For the given pair of events A and B, complete parts (a) and (b) below.
A: When a page is randomly selected and ripped from a 2121-page document and destroyed, it is page 1515.
B: When a different page is randomly selected and ripped from the document, it is page 1010.
a. Determine whether events A and B are independent or dependent. (If two events are technically dependent but can be treated as if they are independent according to the 5% guideline, consider them to be independent.)
b. Find P(A and B), the probability that events A and B both occur.
The probability that events A and B both occur is:
21, 15, 10, 5%
a. To determine if events A and B are independent or dependent, we need to compare the probabilities of each event occurring individually to the probability of both events occurring together.
If events A and B are independent, the probability of both events occurring together (P(A and B)) would be equal to the product of their individual probabilities (P(A) * P(B)).
If events A and B are dependent, the probability of both events occurring together (P(A and B)) would be different from the product of their individual probabilities (P(A) * P(B)).
To find out if events A and B are independent, we need more information about the document and how the pages are ripped.
b. The probability that events A and B both occur (P(A and B)) will be determined by multiplying the probabilities of each event occurring individually, assuming they are independent. However, since we don't have the probabilities for events A and B, we cannot calculate P(A and B) at this time.
To determine whether events A and B are independent or dependent, we need to compare the probability of event A occurring with the probability of event B occurring.
a. Independence: Two events A and B are said to be independent if the occurrence of one event does not affect the probability of the other event occurring. In other words, if the probability of A occurring remains the same whether or not B has already occurred, then events A and B are independent.
To determine independence, we need to find the probability of event A occurring (P(A)) and the probability of event B occurring (P(B)). If the probability of A occurring is not influenced by the occurrence of B and vice versa, we can treat them as independent events.
b. To find the probability that events A and B both occur (P(A and B)), we multiply the probabilities of both events.
P(A and B) = P(A) * P(B)
Let's calculate the probabilities:
Given:
Total number of pages in the document (n) = 2121
Page selected in event A (page A) = 1515
Page selected in event B (page B) = 1010
a. To determine if events A and B are independent or dependent, we need to compare their probabilities.
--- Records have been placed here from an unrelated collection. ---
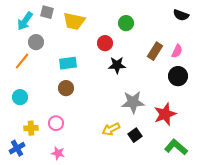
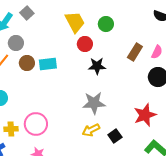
gray square: (47, 12) -> (27, 13), turned 32
yellow trapezoid: (74, 21) -> (75, 22), moved, turned -130
brown circle: (66, 88) -> (27, 63), moved
gray star: (133, 102) -> (94, 103), moved
pink circle: (56, 123) -> (36, 124), size x1.5

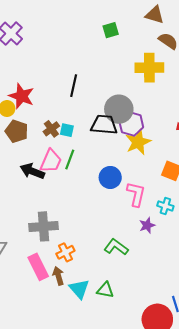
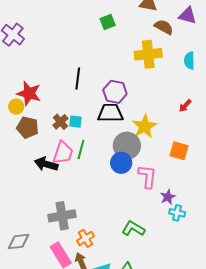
gray circle: (119, 109) -> (127, 146), moved
purple hexagon: (131, 124) -> (115, 92), moved
cyan cross: (165, 206) -> (177, 213), moved
purple star: (147, 225) -> (168, 197), moved

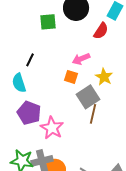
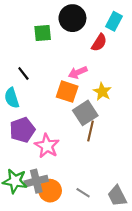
black line: (30, 60) -> (23, 73), turned -64
orange square: (71, 77) -> (67, 92), size x1.5
purple pentagon: (29, 113) -> (22, 130), turned 30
P(A) = 1/n (Since there is only one page 1515 out of 2121 pages to be selected at random)
P(A) = 1/2121
P(B) = 1/n (Since there is only one page 1010 out of 2121 pages to be selected at random)
P(B) = 1/2121
If P(A) = P(B), then we can treat them as independent events.
b. To find P(A and B), we multiply P(A) and P(B).
P(A and B) = P(A) * P(B)
P(A and B) = (1/2121) * (1/2121)
P(A and B) = 1/4490441
Therefore, the probability that events A and B both occur is 1/4490441.